Preferably, referring to fig. 5, the shaft tail includes a shaft connection portion 13131 and an external connection portion 13132 for fixedly connecting with a rotating component (a main machine portion), and a shaft sleeve 139 is disposed corresponding to the shaft connection portion, and referring to fig. 11, the shaft sleeve is positioned in the fixedly connecting sleeve, and the shaft connection portion is rotatably connected with the shaft sleeve. Thus, the external connection part can be fixedly connected with the rotating part (the main machine part), and the shaft sleeve in the fixedly connected sleeve is matched with the shaft joint part, so that the support and the rotation positioning of the shaft core can be realized.

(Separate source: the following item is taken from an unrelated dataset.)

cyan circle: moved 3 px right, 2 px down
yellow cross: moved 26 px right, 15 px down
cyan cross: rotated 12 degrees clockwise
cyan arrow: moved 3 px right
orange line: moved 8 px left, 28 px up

Preferably, referring to fig. 11, the sleeve is rolled into a sleeve shape by a sheet material, one end of the sheet material is bent outwards to form a positioning flange 1391, and after the sheet material is rolled into a sleeve shape, the other end of the sheet material faces to the bending position of the positioning flange; referring to fig. 4, a positioning groove 1223 corresponding to the positioning flange is formed inside the fixing sleeve, and the positioning flange is inserted into the positioning groove. Thus, the shaft sleeve can be positioned in the fixedly connected sleeve through the matching of the positioning flange and the positioning groove.

Preferably, referring to fig. 11 and 5, an axially extending boss stop 1392 is formed on the boss near the bend of the locating flange, and a boss stop 13133 is formed on the boss portion to mate with the boss stop. In this way, the rotation angle of the shaft core can be limited under the cooperation of the shaft sleeve stop and the shaft core stop.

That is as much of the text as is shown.